Maximum speed and future-proofing is clearly the goal, but while the RT-AC68U comes armed with the same CPU and memory as the lesser RT-AC56U, the use of dual 802.11ac transceivers and a 3x3 antenna array does have an impact on size and cost.
The top-of-the-range RT-AC68U is heading to UK shores with a considerable £190 price tag, and the router itself measures 220mm x 160mm x 83mm in size and tips the scales at 640g. Factor in the three protruding antennae and you have a router that's noticeably less subtle.
Still, the performance advantage sounds useful, and wouldn't it be great to utilise extra performance on the ubiquitous 2.4GHz band?
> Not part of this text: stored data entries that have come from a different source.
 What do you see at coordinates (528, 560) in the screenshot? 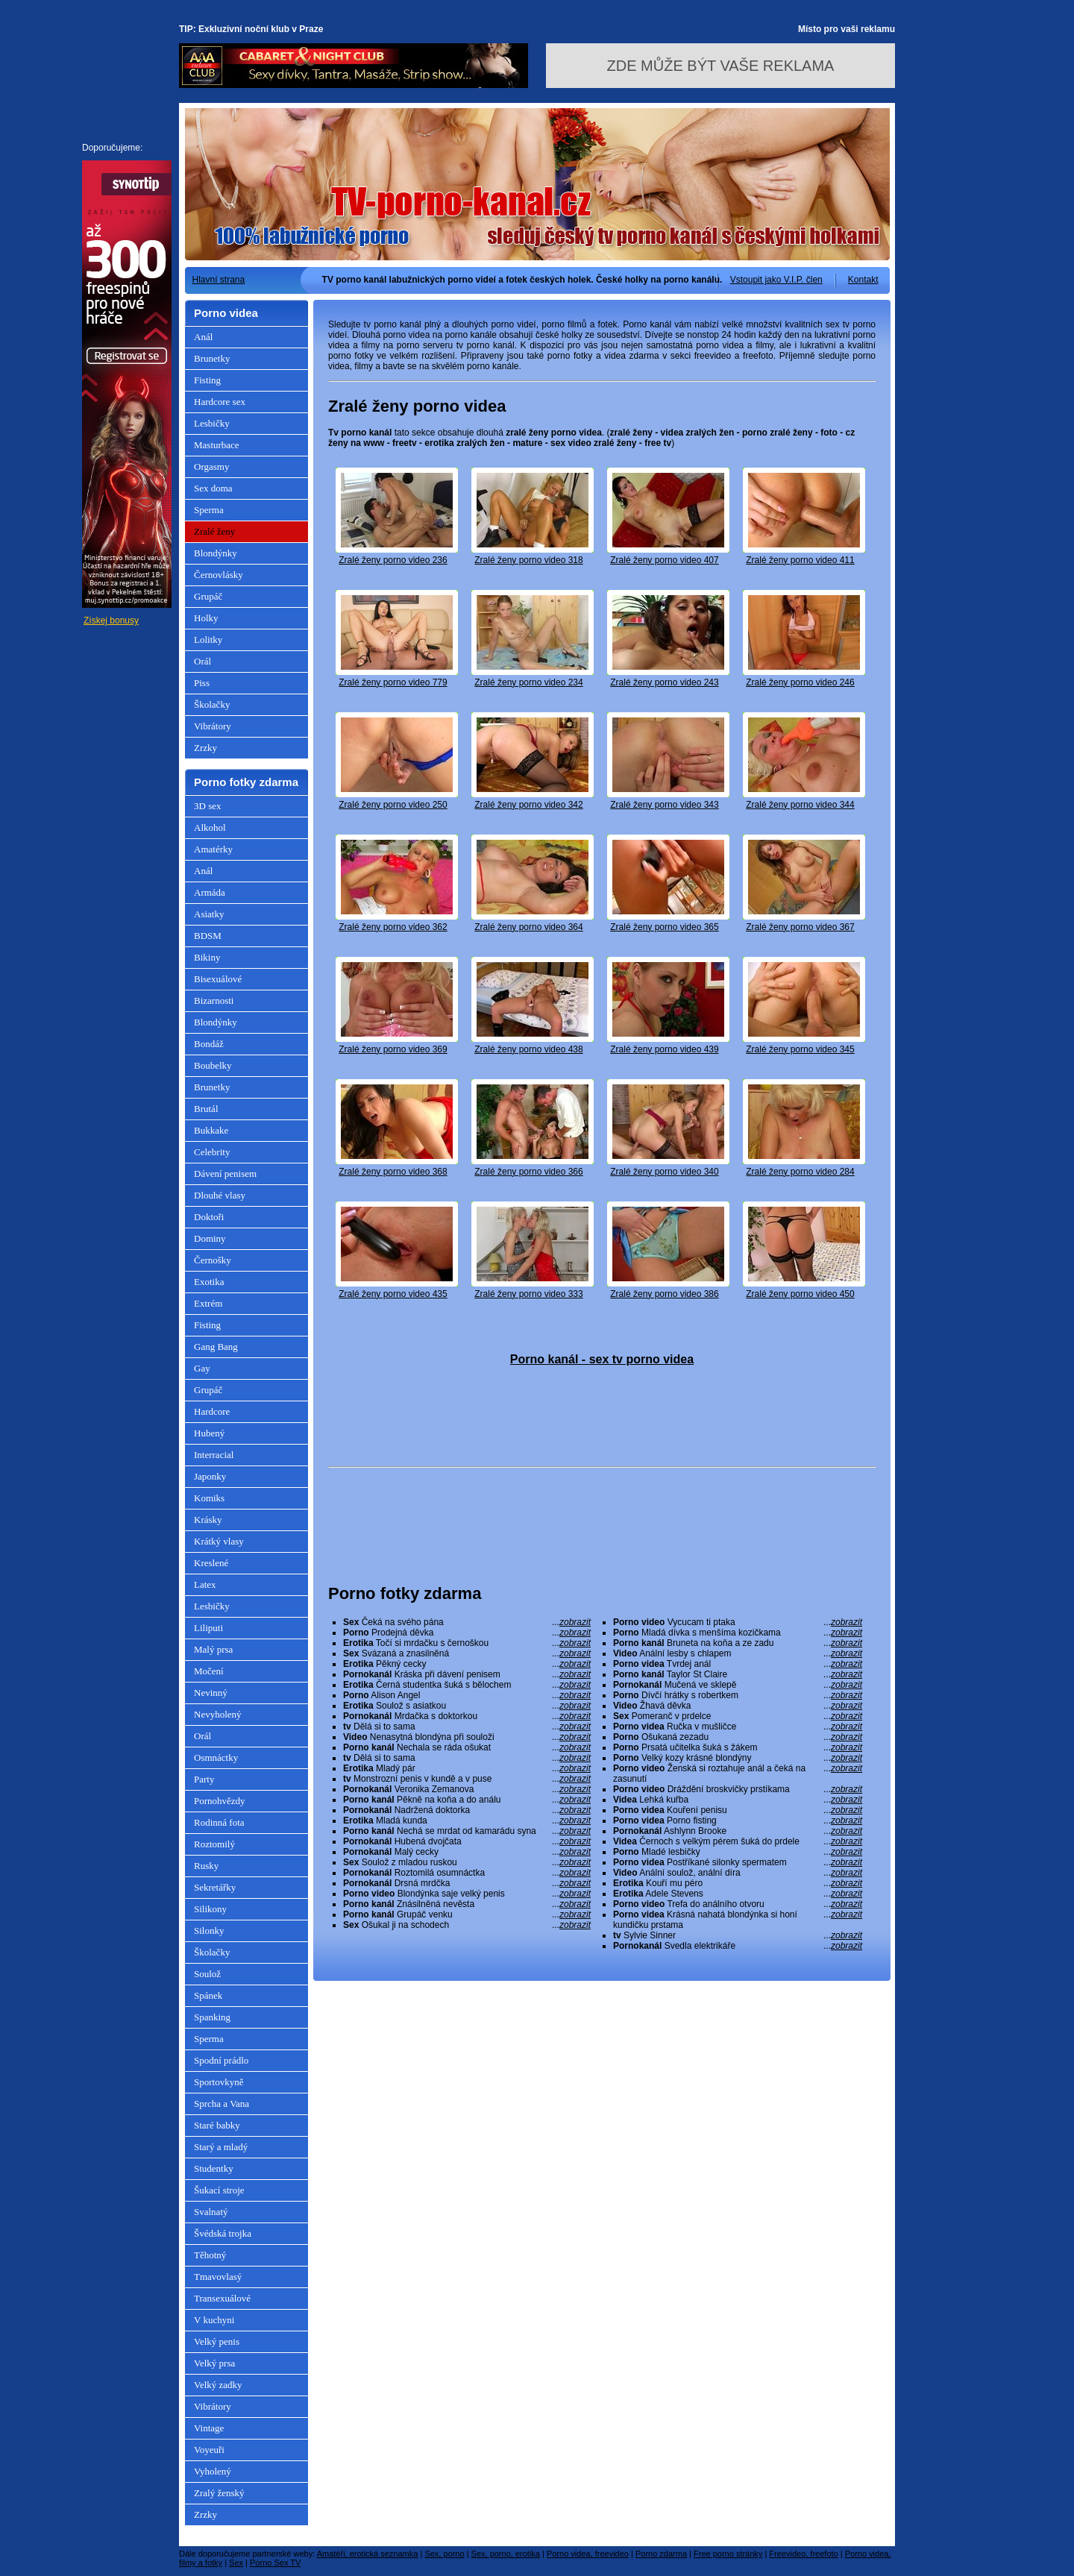 I see `Zralé ženy porno video 318` at bounding box center [528, 560].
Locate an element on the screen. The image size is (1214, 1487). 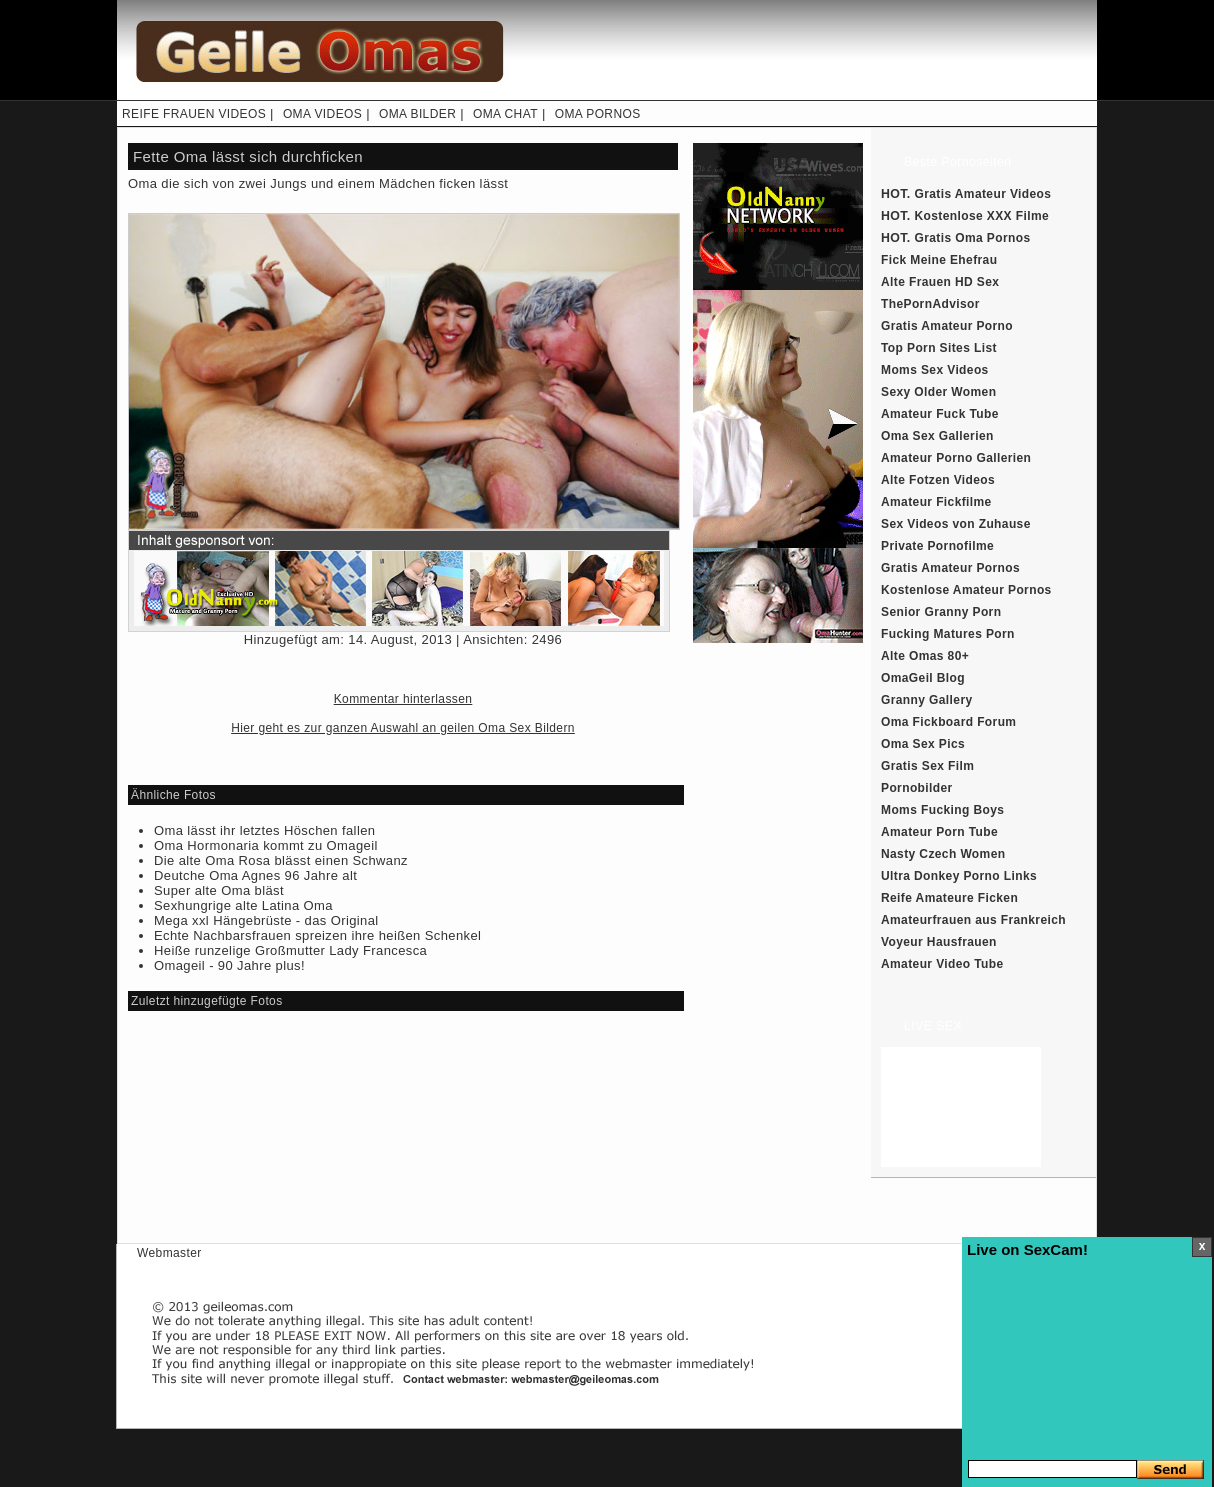 Hier geht es zur ganzen Auswahl an geilen Oma Sex Bildern is located at coordinates (403, 728).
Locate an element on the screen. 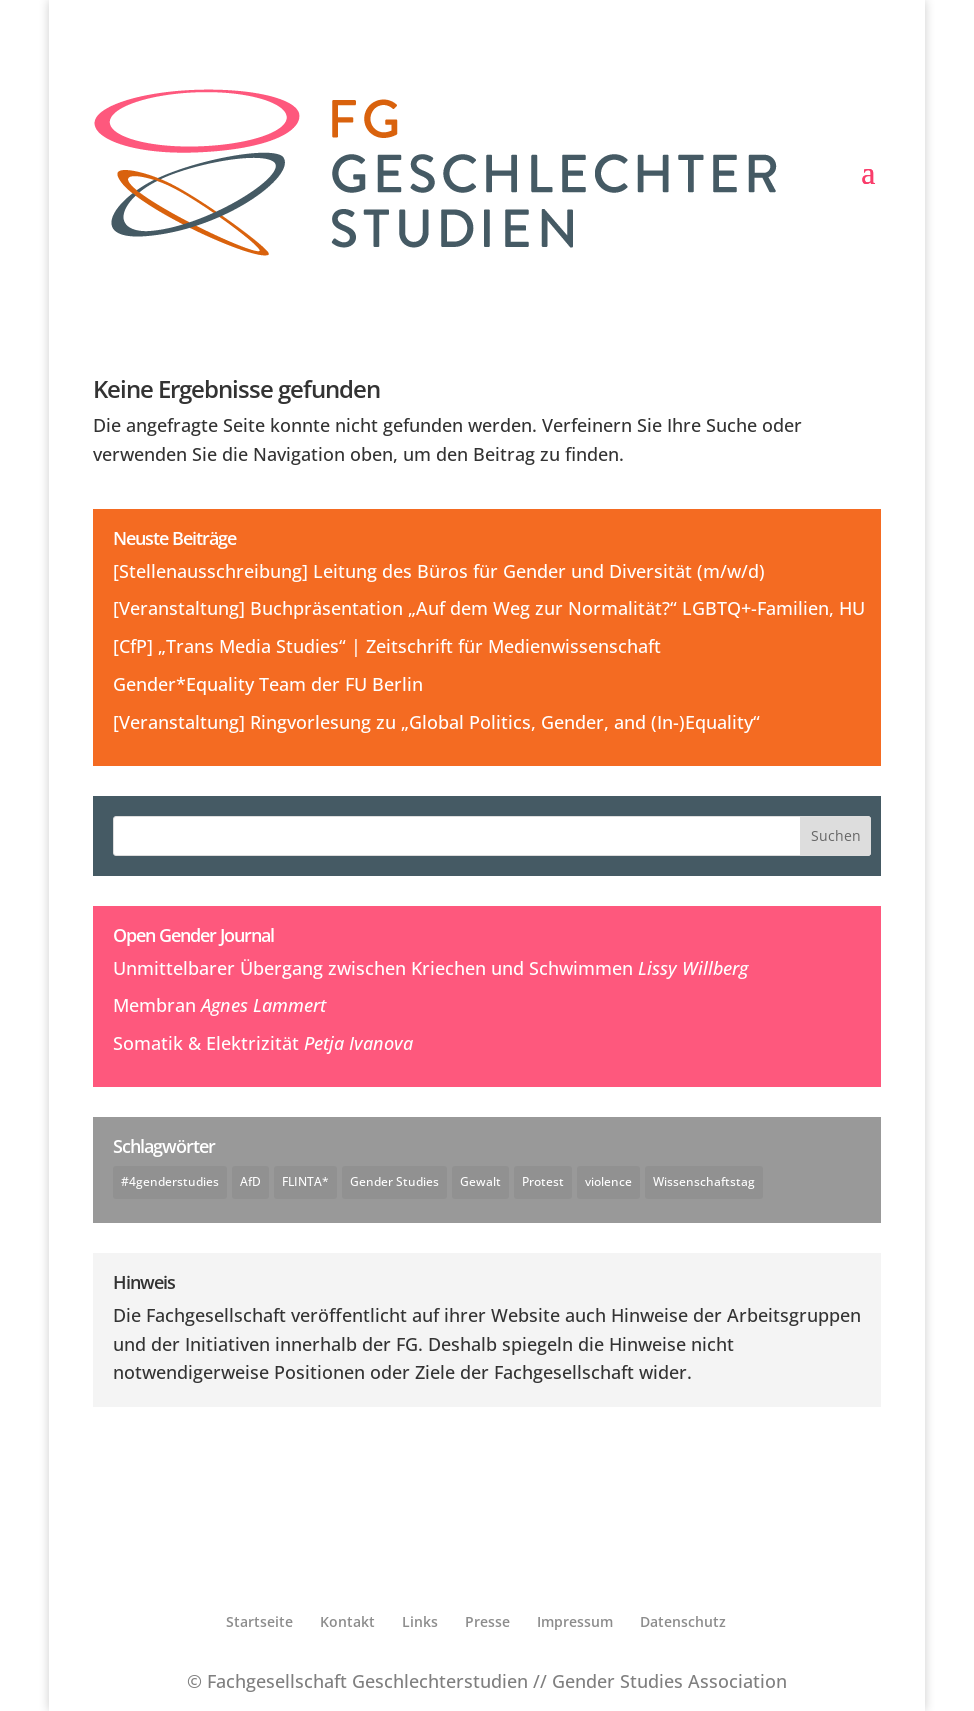 This screenshot has width=974, height=1711. FLINTA* [FLINTA* (1 Eintrag)] is located at coordinates (305, 1181).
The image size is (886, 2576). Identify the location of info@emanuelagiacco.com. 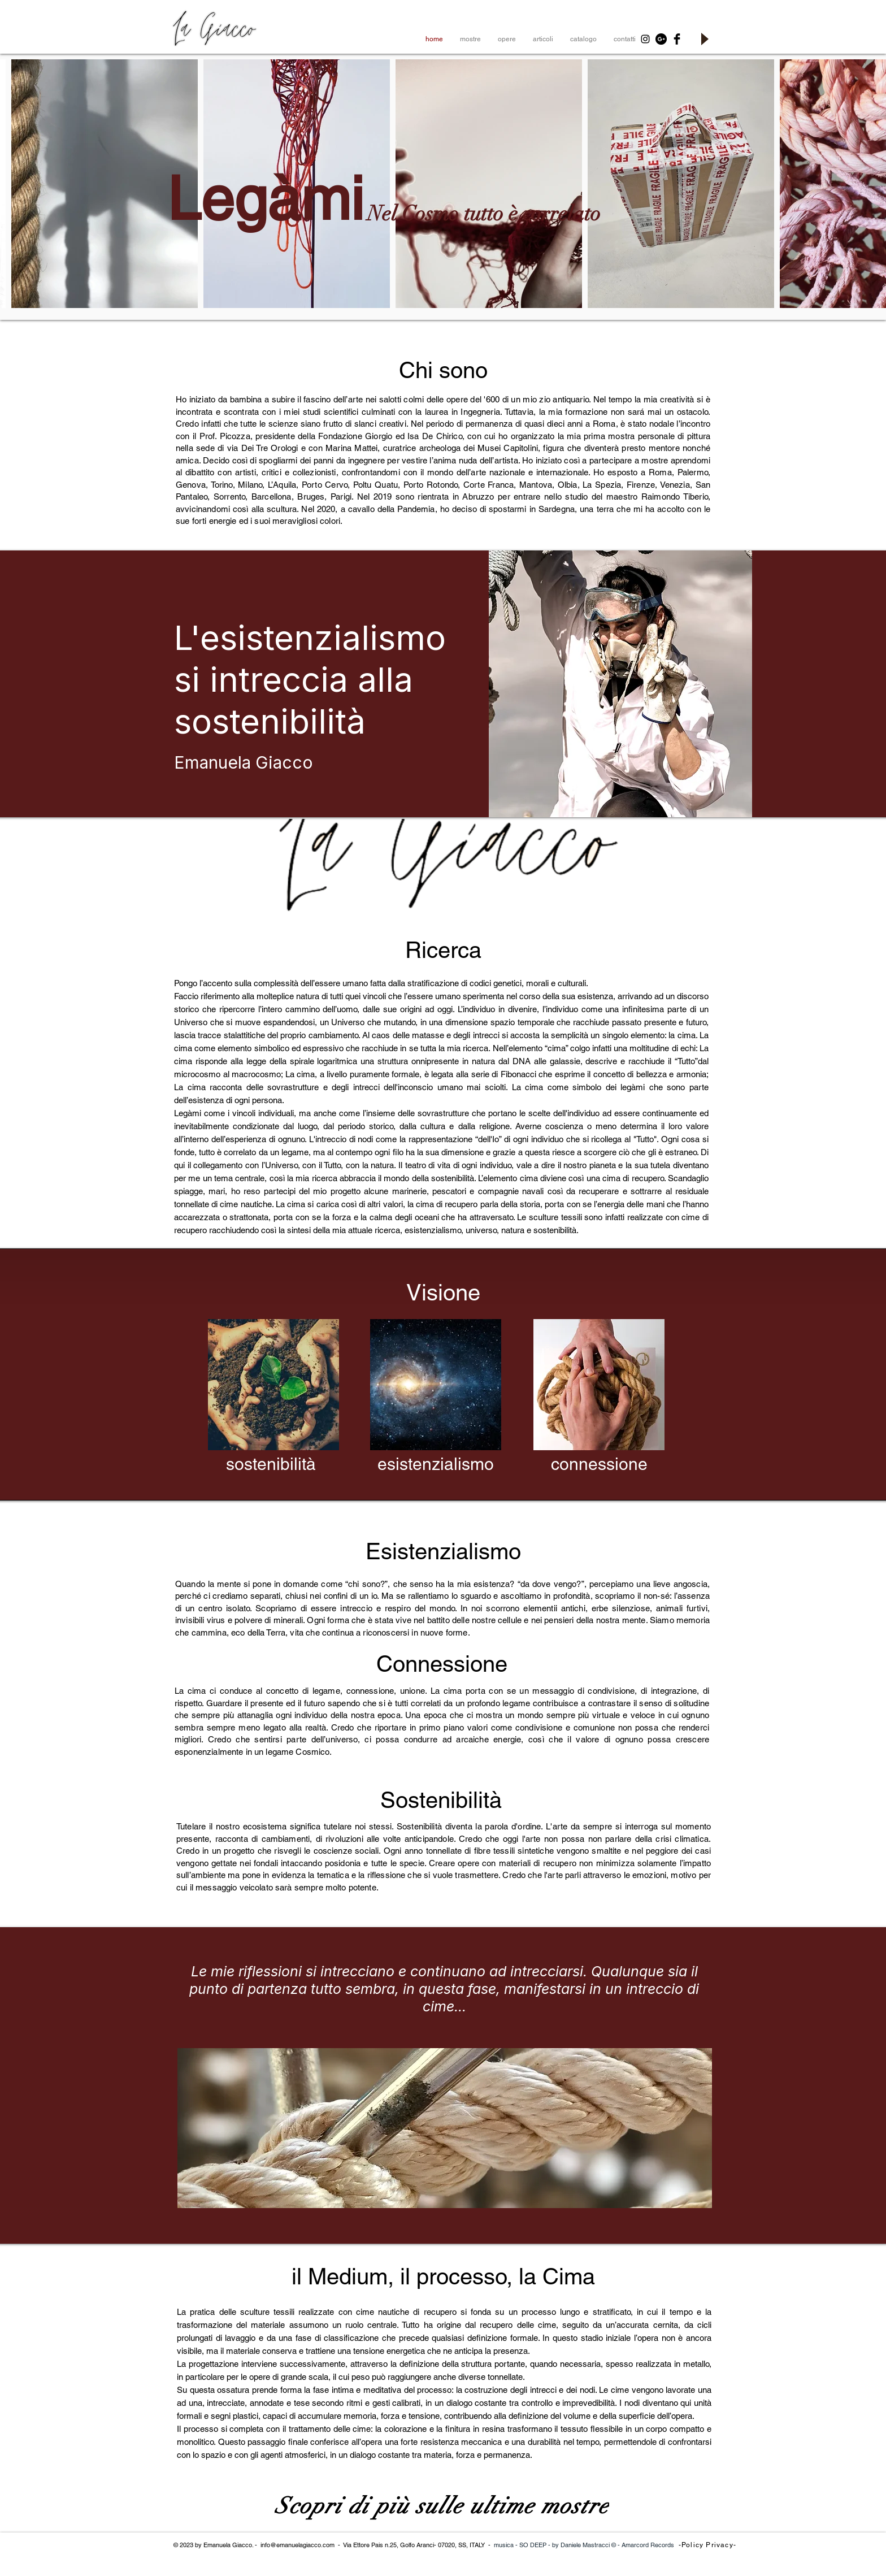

Well, yes, but in this case there is a rather large proviso: in order to achieve the advertised speeds of up to 600Mbps, you'll need TurboQAM technology on both the router and the client. At the time of writing, we can't think of a single mobile device with TurboQAM baked in, and as far as we can tell, the only way to take advantage of this extra performance headroom today is to use Asus's own dual-band PCE-AC68 PCIe adaptor, which will set you back a further £70.
The RT-AC68U is a serious investment and ideally suited to enthusiast users, but if that sounds like you, the feature set should fit the bill. Four Gigabit Ethernet ports adorn the back of the device, alongside WAN, dual USB ports (both with charging functionality, one with SuperSpeed 3.0 capability), a dedicated power button, and an on/off switch for the front status LEDs. In keeping with the smaller RT-AC56U, WPS and WiFi toggle buttons are positioned along the left edge.